Una recente pronuncia della Corte di Cassazione fa il punto in merito ai latrati continui dei cani e alla possibilità di sanzioni e condanne penali

Siete costretti ad ascoltare latrati continui dei cani dei vostri vicini? C’è un modo per tutelarvi, come illustrato nella sentenza numero 38901/2018 della Corte di Cassazione.

Secondo gli Ermellini, infatti, i latrati continui dei cani possono giustificare la condanna penale e l’applicazione dell’ammenda prevista dall’art. 659 c.p.

Se i cani dei nostri vicini abbaiano per tutta la notte, impedendo il nostro riposo, i proprietari rischiano. Eccome.

La vicenda

Nel caso di specie, la Cassazione ha infatti confermato la condanna a 300 euro di ammenda per alcuni proprietari di alcuni cani.

Nella stessa pronuncia, la Corte ha anche rammentato che il superamento della soglia della normale tollerabilità non va valutato necessariamente con una perizia o una consulenza tecnica.

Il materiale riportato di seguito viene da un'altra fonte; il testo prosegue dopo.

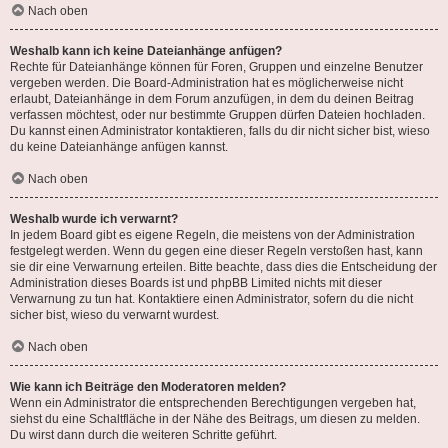
Nach oben
Weshalb kann ich keine Dateianhänge anfügen?
Rechte für Dateianhänge können für Foren, Gruppen und einzelne Benutzer
vergeben werden. Die Board-Administration hat es möglicherweise nicht
erlaubt, Dateianhänge in dem Forum anzufügen, in dem du deinen Beitrag
verfassen möchtest, oder nur bestimmte Gruppen dürfen Dateien hochladen.
Du kannst einen Administrator kontaktieren, falls du dir nicht sicher bist, wieso
du keine Dateianhänge anfügen kannst.
Nach oben
Weshalb wurde ich verwarnt?
In jedem Board gibt es eigene Regeln, die meistens von der Administration
festgelegt werden. Wenn du gegen eine dieser Regeln verstoßen hast, kann
sie dir eine Verwarnung erteilen. Bitte beachte, dass dies die Entscheidung der
Administration dieses Boards ist und phpBB Limited nichts mit dieser
Verwarnung zu tun hat. Kontaktiere einen Administrator, sofern du die nicht
sicher bist, wieso du verwarnt wurdest.
Nach oben
Wie kann ich Beiträge den Moderatoren melden?
Wenn ein Administrator die entsprechenden Berechtigungen vergeben hat,
siehst du eine Schaltfläche in der Nähe des Beitrags, um diesen zu melden.
Du wirst dann durch die weiteren Schritte geführt.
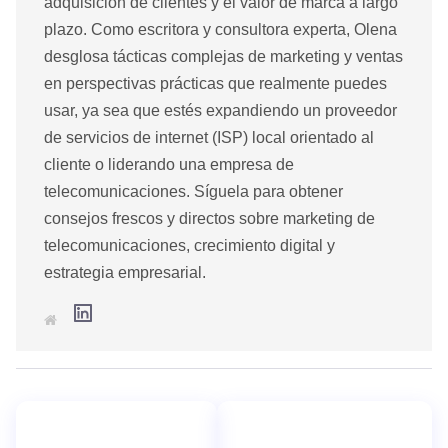
adquisición de clientes y el valor de marca a largo
plazo. Como escritora y consultora experta, Olena
desglosa tácticas complejas de marketing y ventas
en perspectivas prácticas que realmente puedes
usar, ya sea que estés expandiendo un proveedor
de servicios de internet (ISP) local orientado al
cliente o liderando una empresa de
telecomunicaciones. Síguela para obtener
consejos frescos y directos sobre marketing de
telecomunicaciones, crecimiento digital y
estrategia empresarial.
L
S
i
i
n
t
k
i
e
o
d
w
I
e
n
b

Difatti, il giudice può formulare il proprio convincimento in merito a un fenomeno accusato di disturbare la pubblica quiete fondandosi su elementi probatori di diversa natura.

Tra questi figurano “le dichiarazioni di coloro che sono in grado di riferire le caratteristiche e gli effetti dei rumori percepiti, occorrendo, ciò nondimeno accertare la diffusa capacità offensiva del rumore in relazione al caso concreto”.

In particolare, il bene tutelato dall’articolo 659 del codice penale è la quiete pubblica.

Un bene che, di per sé, implica l’assenza di disturbo dei consociati, come avvenuto nel caso di specie con i latrati continui dei cani.

Affinché tale reato possa dirsi configurato è necessario che il disagio cagionato dai rumori sia tale da essere risentito dalla collettività.

Con tale termine, si intende”il novero dei soggetti che si trovino nell’ambiente o, comunque, in zone limitrofe alla provenienza della fonte sonora, atteso che la valutazione circa l’entità del fenomeno rumoroso va fatta in relazione alla sensibilità media del gruppo sociale in cui il fenomeno stesso si verifica”.